CUD MIÓD
Date:
W Wysokich Obcasach Extra (marzec 2015) w artykule “Cud miód” – Anna Rosińska pisze o zaletach jadu pszczelego i miodu w kosmetyce i jako przykład podaje Krem pod oczy Bee Pure.
” Od jadu pszczelego podobno są uzależnione księżna Kate, Michele Pfeiffer i Gwyneth Paltrow. Medycyna alternatywna wykorzystuje go od wieków do leczenia reumatyzmu, a kosmetologia zaczęła ostatnio stosować do odmładzania. Jad pszczeli, czyli apitoksyna, został okrzyknięty bio-botoksem, bo to produkt naturalny i nie wymaga użycia strzykawki. To kompleks toksycznych peptydów i białek. Pobudza produkcję kolagenu i elastyny, dzięki czemu ujędrnia skórę oraz wygładza drobne zmarszczki. Poprawia krążenie krwi, dzięki czemu skóra lekko się napina i poprawia się jej koloryt. Zaraz po aplikacji odczuwalne czasem jest delikatne mrowienie – to wtedy nasz mózg odbiera sygnał, że zostaliśmy użądleni, i pobudza komórki skóry do działań naprawczych.

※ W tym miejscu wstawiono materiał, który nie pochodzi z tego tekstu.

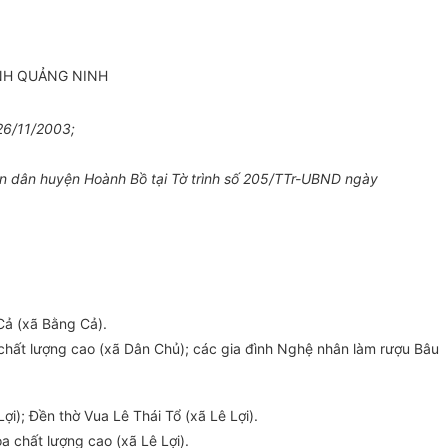
ỈNH QUẢNG NINH
6/11/2003;
ân dân huyện Hoành Bồ tại Tờ trình số 205/TTr-UBND ngày
Cả (xã Bằng Cả).
ả chất lượng cao (xã Dân Chủ); các gia đình Nghệ nhân làm rượu Bâu
i); Đền thờ Vua Lê Thái Tổ (xã Lê Lợi).
oa chất lượng cao (xã Lê Lợi).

Badania udowodniły, że jad pszczeli ma moc gojenia ran, bo stymuluje odnowę ludzkich komórek. Najbardziej ceniony jest jad pszczół z Nowej Zelandii – jeden gram kosztuje około 304 dolarów, ponad osiem razy więcej niż aktualna wartość złota.

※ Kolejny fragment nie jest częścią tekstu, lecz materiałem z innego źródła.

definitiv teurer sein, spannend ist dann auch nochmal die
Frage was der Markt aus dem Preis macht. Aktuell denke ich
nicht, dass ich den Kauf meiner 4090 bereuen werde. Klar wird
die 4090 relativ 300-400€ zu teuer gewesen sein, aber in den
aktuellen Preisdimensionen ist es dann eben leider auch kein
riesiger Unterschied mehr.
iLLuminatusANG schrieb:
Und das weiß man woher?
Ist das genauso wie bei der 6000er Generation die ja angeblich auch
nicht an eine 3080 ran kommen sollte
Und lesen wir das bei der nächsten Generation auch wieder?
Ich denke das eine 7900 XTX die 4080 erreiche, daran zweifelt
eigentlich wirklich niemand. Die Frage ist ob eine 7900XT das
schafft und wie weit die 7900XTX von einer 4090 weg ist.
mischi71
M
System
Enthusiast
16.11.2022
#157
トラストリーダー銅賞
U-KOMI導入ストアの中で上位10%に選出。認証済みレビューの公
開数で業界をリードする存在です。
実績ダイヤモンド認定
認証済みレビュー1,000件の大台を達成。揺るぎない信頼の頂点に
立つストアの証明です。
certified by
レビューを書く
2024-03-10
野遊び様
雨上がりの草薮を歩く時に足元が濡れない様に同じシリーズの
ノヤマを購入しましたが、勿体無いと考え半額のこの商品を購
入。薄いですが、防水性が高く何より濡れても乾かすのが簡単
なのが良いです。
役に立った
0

Alergicy powinni się na wszelki wypadek trzymać z daleka od kremów z jadem pszczelim! Nie wywołują wstrząsu anafilaktycznego, jak po prawdziwym użądleniu, ale mogą podrażnić. Całkowicie bezpieczne są natomiast kremy o składzie wzbogaconym miodem. Nie konkurują z botoksem, ale mają wyjątkowe właściwości regeneracyjne i ochronne. Są idealną ‘kosmetyczną apiterapią” na chłodne dni.”